The three developers contend that 95% of the selected 100-mile route uses existing utility and interstate or U.S. highway corridors.

Wisconsin Wildlife Federation Executive Director George Meyer said his group “will continue to challenge this destructive transmission line before federal and other state agencies, and in the courts if necessary.”

“The construction and maintenance of the proposed line and very high towers will have significant and undue adverse impacts on environmental values, including land and water resources,” Meyer said.

But the PSC’s preliminary decision was cause for celebration for renewable energy advocacy group Clean Grid Alliance.

Executive Director Beth Soholt said the group was grateful to the commission “for recognizing that more transmission is necessary in order to deliver the clean energy future everyone wants.”

“The demand for more renewable energy is palpable, and the Cardinal-Hickory Creek transmission line will provide the ability to access and deliver renewables. We are seeing an ever-increasing stream of state governments, utilities and corporations announcing plans for more renewable energy because of its low cost and environmental benefits,” Soholt said.
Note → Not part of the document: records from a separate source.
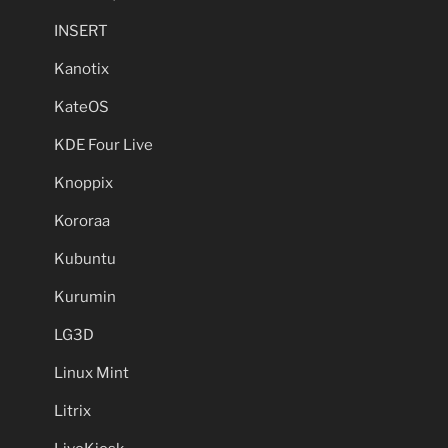
INSERT
Kanotix
KateOS
KDE Four Live
Knoppix
Kororaa
Kubuntu
Kurumin
LG3D
Linux Mint
Litrix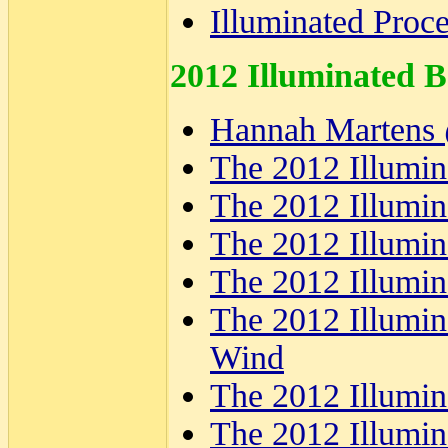
Illuminated Proc
2012 Illuminated B
Hannah Martens 
The 2012 Illumin
The 2012 Illumin
The 2012 Illumin
The 2012 Illumin
The 2012 Illumina
Wind
The 2012 Illumina
The 2012 Illumin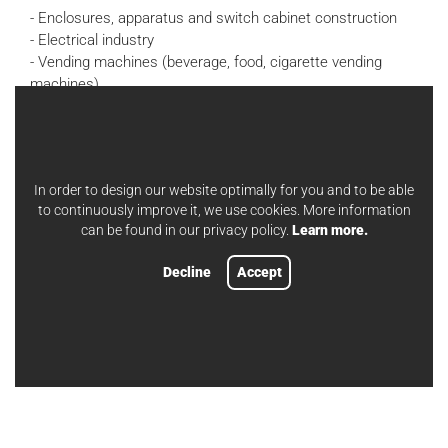
- Enclosures, apparatus and switch cabinet construction
- Electrical industry
- Vending machines (beverage, food, cigarette vending
machines)
- Household appliances, commercial kitchens, food
industry, catering
- Laboratory and medical technology
- Fittings
In order to design our website optimally for you and to be able
- Facade engineering
to continuously improve it, we use cookies. More information
- Insulation technology (climate insulation)
can be found in our privacy policy.
Learn more.
- "unmarked rear side"
- Vehicle construction
Decline
Accept
- Door, window and facade construction
- Steel construction
- Shipbuilding
- Thermal insulation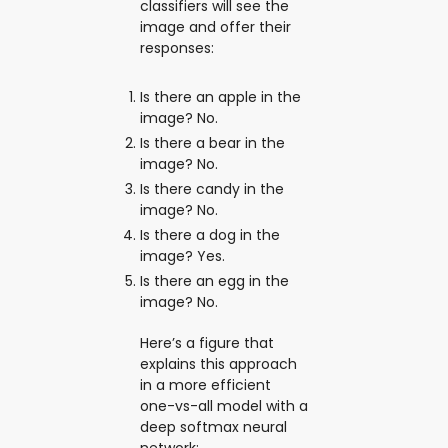
classifiers will see the
image and offer their
responses:
Is there an apple in the
image? No.
Is there a bear in the
image? No.
Is there candy in the
image? No.
Is there a dog in the
image? Yes.
Is there an egg in the
image? No.
Here’s a figure that
explains this approach
in a more efficient
one-vs-all model with a
deep softmax neural
network: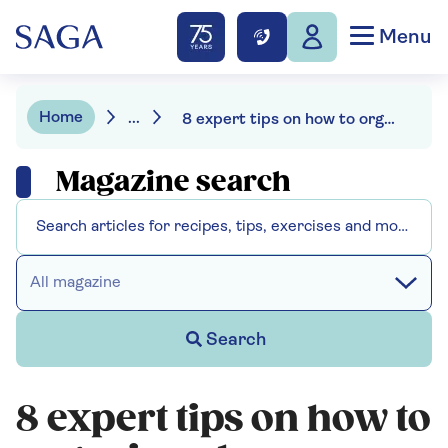
Menu
Home
...
8 expert tips on how to organise a home office
Magazine search
All magazine
Search
8 expert tips on how to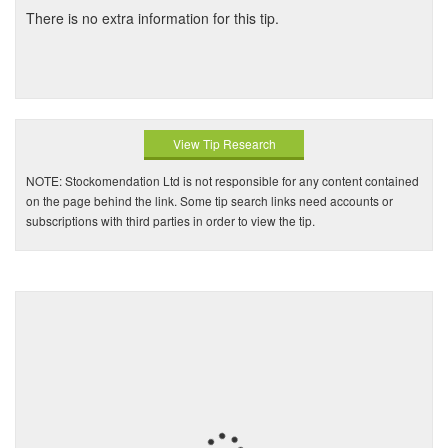
There is no extra information for this tip.
View Tip Research
NOTE: Stockomendation Ltd is not responsible for any content contained
on the page behind the link. Some tip search links need accounts or
subscriptions with third parties in order to view the tip.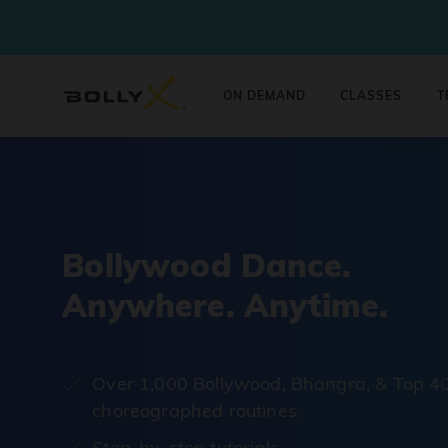
ON DEMAND
CLASSES
T
Bollywood Dance.
Anywhere. Anytime.
Over 1,000 Bollywood, Bhangra, & Top 4
choreographed routines.
Step-by-step tutorials.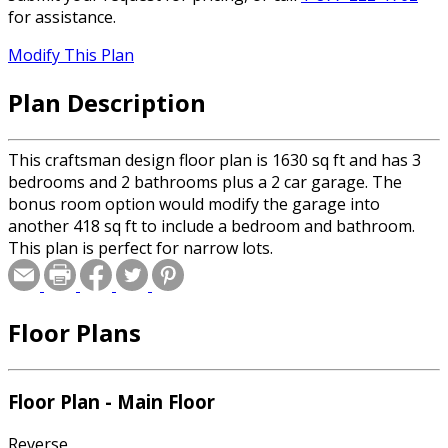
for assistance.
Modify This Plan
Plan Description
This craftsman design floor plan is 1630 sq ft and has 3
bedrooms and 2 bathrooms plus a 2 car garage. The
bonus room option would modify the garage into
another 418 sq ft to include a bedroom and bathroom.
This plan is perfect for narrow lots.
Floor Plans
Floor Plan - Main Floor
Reverse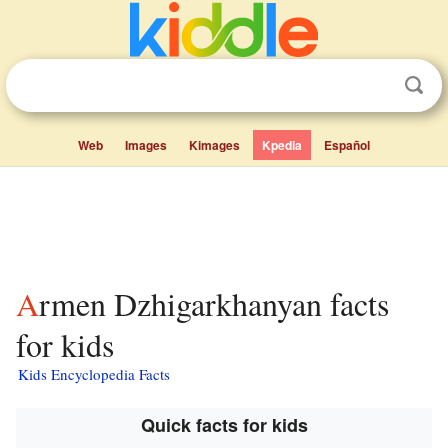
Web
Images
Kimages
Kpedia
Español
Armen Dzhigarkhanyan facts
for kids
Kids Encyclopedia Facts
Quick facts for kids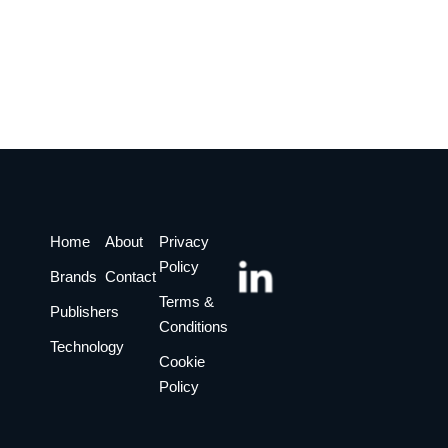
Home
About
Privacy
Policy
Brands
Contact
Terms &
Publishers
Conditions
Technology
Cookie
Policy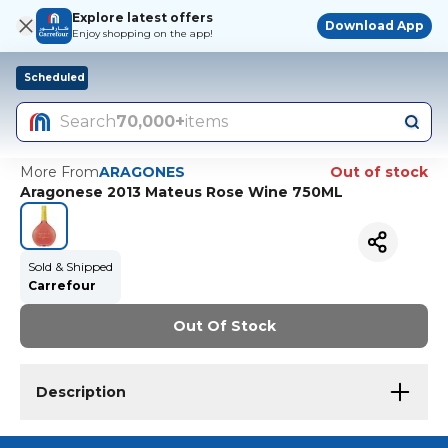
Explore latest offers
Download App
Enjoy shopping on the app!
Scheduled
Search
70,000+
items
More From
ARAGONES
Out of stock
Aragonese 2013 Mateus Rose Wine 750ML
Sold & Shipped
Carrefour
Out Of Stock
Description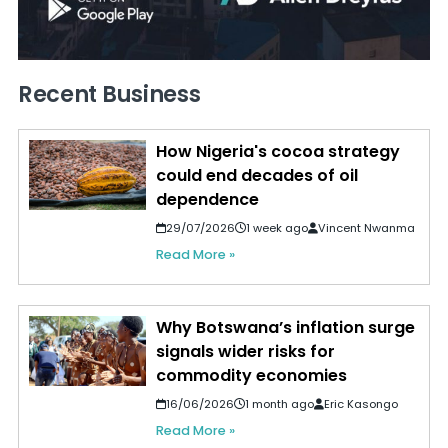
Recent Business
How Nigeria's cocoa strategy
could end decades of oil
dependence
29/07/2026
1 week ago
Vincent Nwanma
Read More »
Why Botswana’s inflation surge
signals wider risks for
commodity economies
16/06/2026
1 month ago
Eric Kasongo
Read More »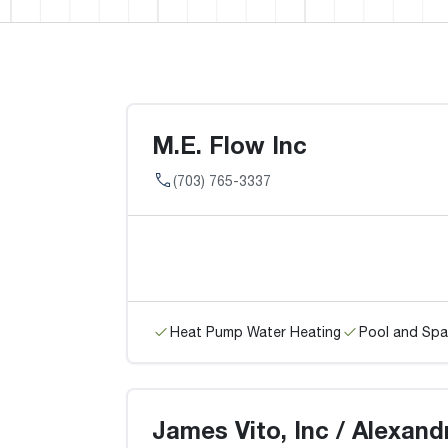
M.E. Flow Inc
(703) 765-3337
Heat Pump Water Heating
Pool and Spa
James Vito, Inc / Alexand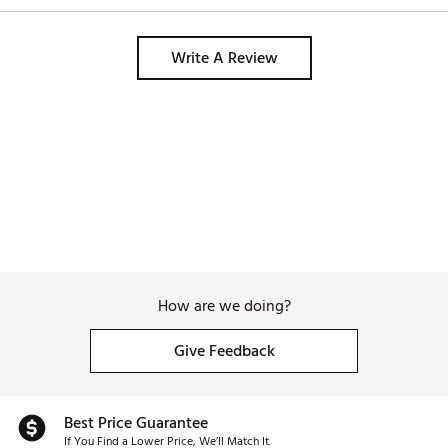
Write A Review
How are we doing?
Give Feedback
Best Price Guarantee
If You Find a Lower Price, We’ll Match It.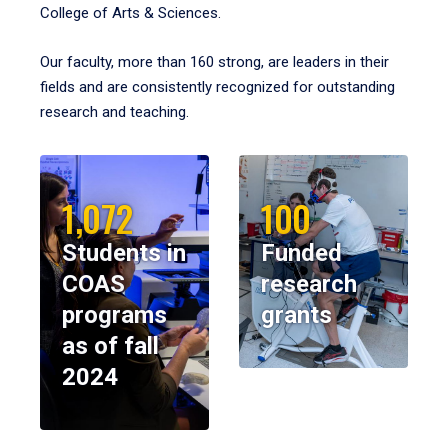
College of Arts & Sciences.
Our faculty, more than 160 strong, are leaders in their
fields and are consistently recognized for outstanding
research and teaching.
1,072
100
Students in
Funded
COAS
research
programs
grants
as of fall
2024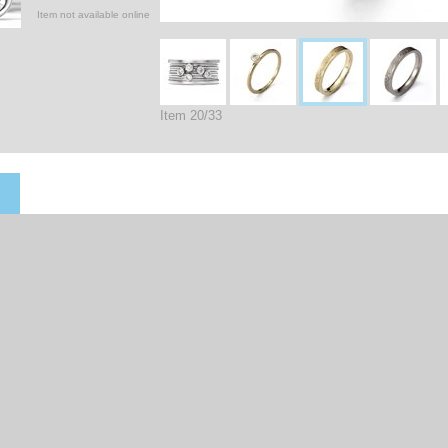
Item not available online
Item 20/33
SERC Rethinking Board After FRCC Integration

By Rich Heidorn Jr.

QUEBEC CITY, Quebec — Less than two months after taking over the footprint of the Florida Reliability Coordinating Council, SERC Reliability is planning changes to its board structure and operations, CEO Jason Blake said last week.

In briefing the NERC Board of Trustees on the July 1 transition, Blake thanked FRCC CEO Stacy Dochoda, saying, “She opened the doors. She was a complete partner.” He also thanked the Midwest Reliability Organization — which expanded last year to absorb the footprint of the SPP Regional Entity — for its advice on the transition and NERC Chief Technology Officer Stan Hoptroff for help transferring more than 300,000 files from FRCC.
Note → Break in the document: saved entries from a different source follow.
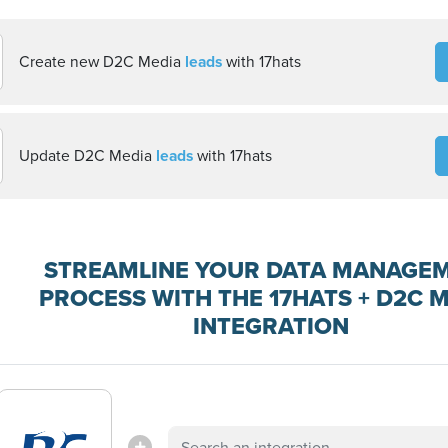
Create new D2C Media
leads
with 17hats
Update D2C Media
leads
with 17hats
STREAMLINE YOUR DATA MANAGE
PROCESS WITH THE 17HATS + D2C 
INTEGRATION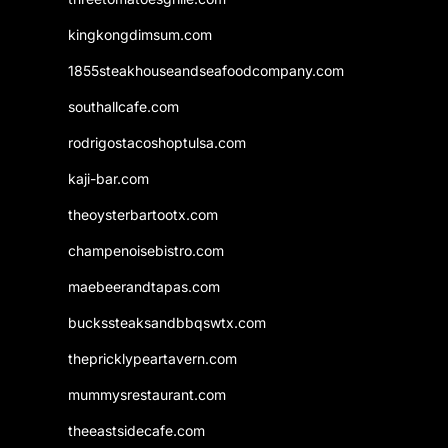
kingkongdimsum.com
1855steakhouseandseafoodcompany.com
southallcafe.com
rodrigostacoshoptulsa.com
kaji-bar.com
theoysterbartootx.com
champenoisebistro.com
maebeerandtapas.com
buckssteaksandbbqswtx.com
thepricklypeartavern.com
mummysrestaurant.com
theeastsidecafe.com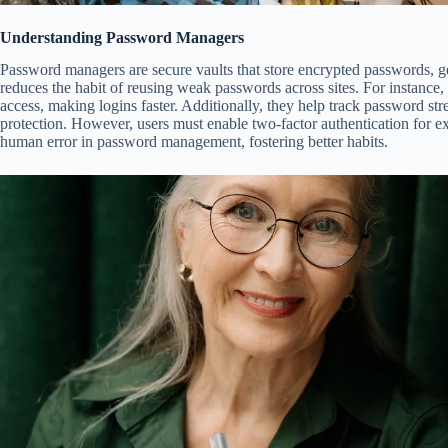
Understanding Password Managers
Password managers are secure vaults that store encrypted passwords, g
reduces the habit of reusing weak passwords across sites. For instance, t
access, making logins faster. Additionally, they help track password st
protection. However, users must enable two-factor authentication for ext
human error in password management, fostering better habits.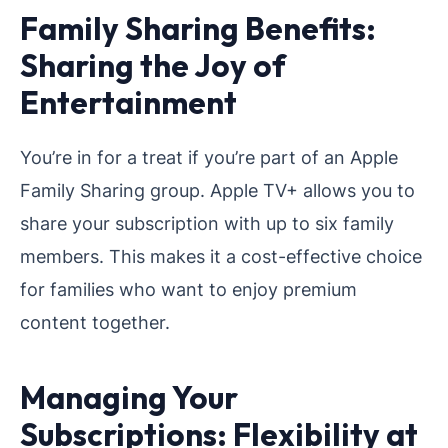
Family Sharing Benefits:
Sharing the Joy of
Entertainment
You’re in for a treat if you’re part of an Apple
Family Sharing group. Apple TV+ allows you to
share your subscription with up to six family
members. This makes it a cost-effective choice
for families who want to enjoy premium
content together.
Managing Your
Subscriptions: Flexibility at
Three members of the FRCC Board of Directors joined SERC’s Board Executive Committee with the transition.

Blake said SERC is using the transition as an opportunity to improve by benchmarking its operations against FRCC. “That’s resulted in us reorganizing and rethinking how we do a lot of our work,” he said.

SERC also offered jobs to the 13 people left at FRCC at the July 1 transition, and all accepted, Blake said. “The cool thing is … they’re not all concentrated in one spot. They’re actually distributed across our entire organization.”

Three of the new hires are in management positions, including John Odom, who was FRCC’s vice president of compliance, enforcement and reliability performance.

“One of the key things that we have tasked [Odom] to do is to ensure that … we understand integration didn’t stop on July 1. To truly integrate that means that all of the Florida companies have to become completely ingrained and embedded in all of our processes and programs. And we are also very cognizant that of course there will be some growing pains as we move forward.”

Anticipating the integration, SERC formed a board committee to review its structure and research governance best practices, SERC Chair Greg Ford said. “We wanted to go beyond just making changes that felt right,” he said.

As a result, SERC plans to reduce the size of its Board of Directors, which previously allowed seats for all members.

“We went from [more than] 50 to almost 90 entities that could be on that board [with FRCC’s integration]. So, we’re going from that very large board down to an 18-seat board,” said Ford, CEO of Georgia System Operations Corp. At least three of the directors will be independent, Ford said, including representation on the Compensation Committee.

The proposal will be brought to the SERC board for approval in October and the NERC board in November. SERC expects to have its new bylaws fully effective when it signs a renewed delegation agreement with NERC in 2021, Ford said.